Teehee... nah seriously its really good... I like it heaps... at least you've touched on such a subject which other writers have ignored to serve their own purposes... you are totally on my favs list... a good one shot...straight forward, emotional and powerful in its simplicity...
Also for all those people who don't know much about the tradition of footbinding and the kind of women who were subjected to it, i suggest you read "Snowflower and the Secret Fan" by Lisa See... its what got me reading this! I don't think it was a tradition marginalised to rich women. It may however, have started out that way.
| AMEDASANI chapter 1 . 12/19/2005
Yes foot binding in China was popular but only for the rich and noble families. Yes I know that Fa Zhou was a General in the Imperial Army but that does not mean that he was a noble. He and his family were farmers.
| endlessdesk chapter 1 . 11/29/2005
There could be yet ANOTHER reason why Mulan's feet weren't bound! Maybe it's because feet binding only originated from the Qing Dynasty and the Manchus? Mulan was set in the Wei, if I remember my chinese lit class correctly. Also, since mulan wasn't set during that era, that means her feet would never have been bound, right?
| Warspite chapter 1 . 10/27/2005
Actually, the answer is damned simple. First of all, not all women bind their feet - it is a status symbol, and only the well-to-do can afford it, the vast majority of the population, the peasants and the fishermen and so on, you bet they didn't bind feet - they need all the labour they can get. Second, that custom wasn't even invented until about the Song Dynasty, about four hundred years AFTER Mulan died. So you see, simple explanations.
| WolfDaughter chapter 1 . 8/15/2005
Hm, this is a very intresting concept, and a great beginning. Are you planning on continuing it? Because I'd really like to see what you come up with for her to get out of it.

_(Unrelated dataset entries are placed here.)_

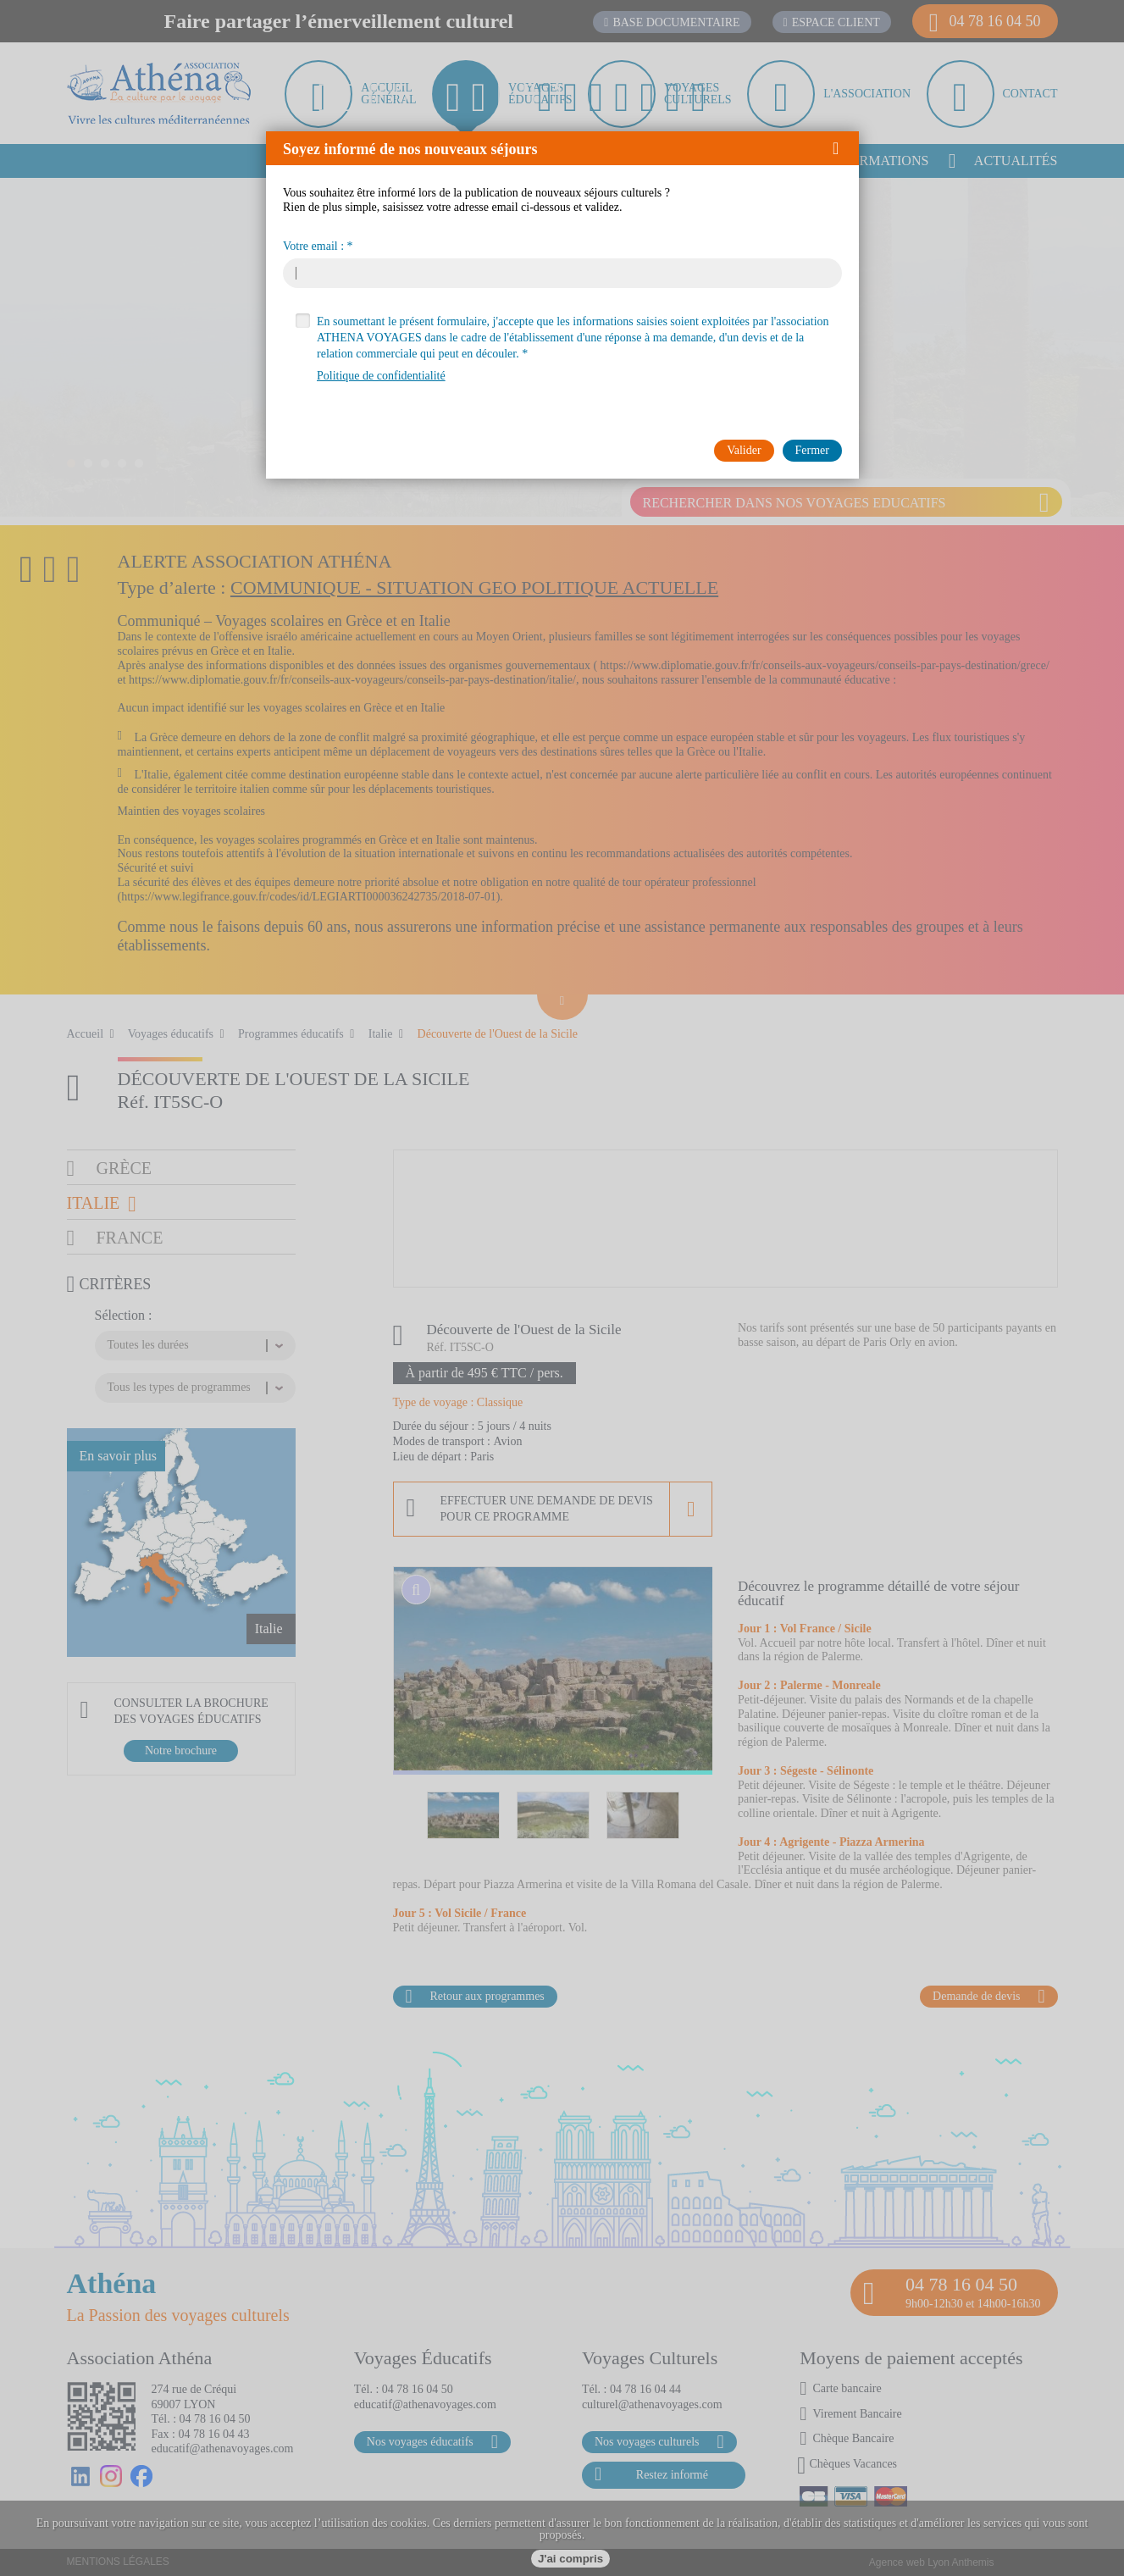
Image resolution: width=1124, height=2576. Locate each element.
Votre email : (313, 246)
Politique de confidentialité (381, 375)
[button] (841, 148)
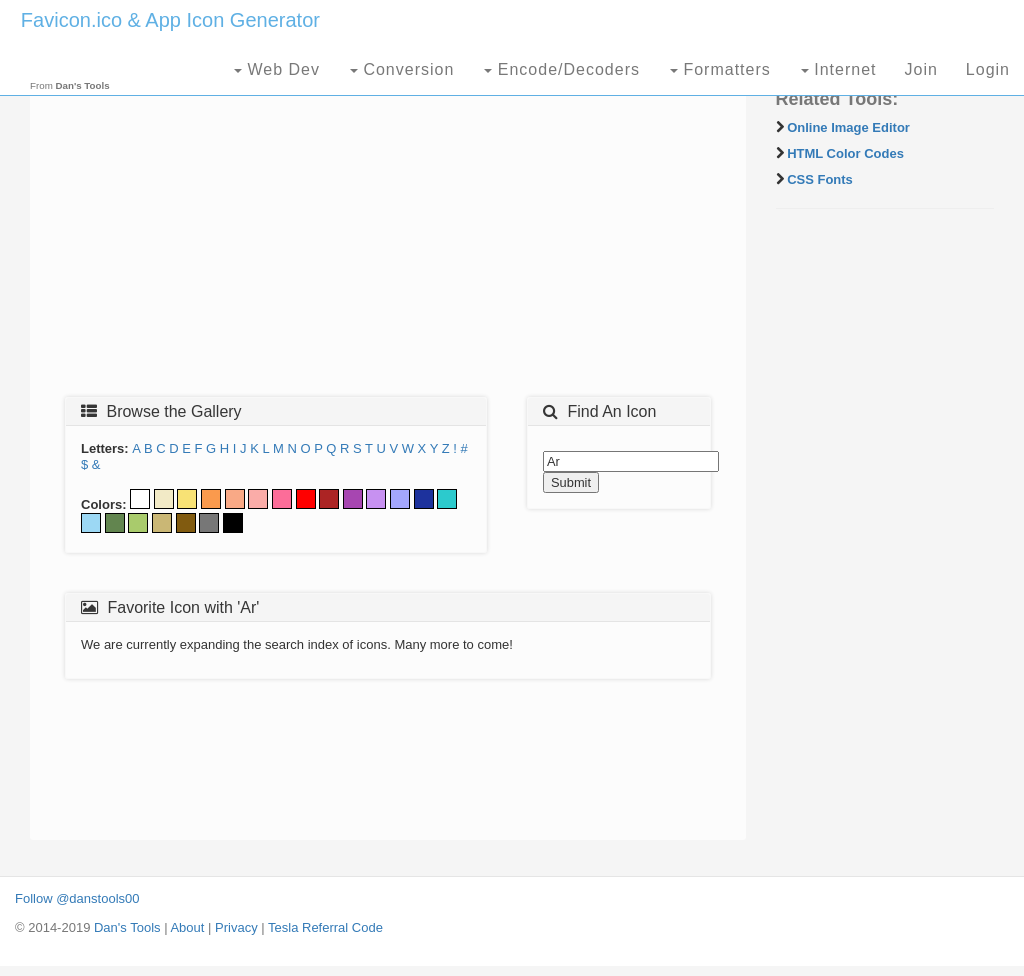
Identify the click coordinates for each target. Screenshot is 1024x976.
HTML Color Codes (845, 153)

| Holli chapter 1 . 3/13/2005
I'd actually had this thought myself ... This is very good so far, I really enjoy your characterization of Fa Zhou - very reasonable concerns he has there. I hope there's another chapter explaining how Mulan actually gets out of it :)
| ReganX chapter 1 . 1/3/2005
You've raised a good point, actually. If Mulan's feet had been bound, she would barely have been able to move, especially if it was done very early, ie. at two or three, as it seems to have been for some.
If Fa Zhou thinks that he'll be able to bind her feet without waking her, he is sadly mistaken. From what I've read, it was an absolutely ghastly procedure. I always found it hard to believe that it as a woman who reintroduced foot-binding after it had all but vanished.
| God Almighty chapter 1 . 12/9/2004
Lovely story, I really would like to know where this goes... Update real soon then! :D
| Lollipop Mimilove chapter 1 . 11/18/2004
Wow. So, how does she get out of it?
Jeez, the Chinese had wierd standards of beauty. (No offence meant.) Not that the ideas in England(where I live)were any better... *cough*corsets*cough*
| Master Zhang chapter 1 . 10/28/2004
Just to let u know, great wall was built by lengthening and connecting earlier walls. Mulan is supposed to be somewhere during the Sui and Tang dynasties, but judging by historical things in the movie, it seems Disney decided to use the Han, although they gave Mulan a Tang dress.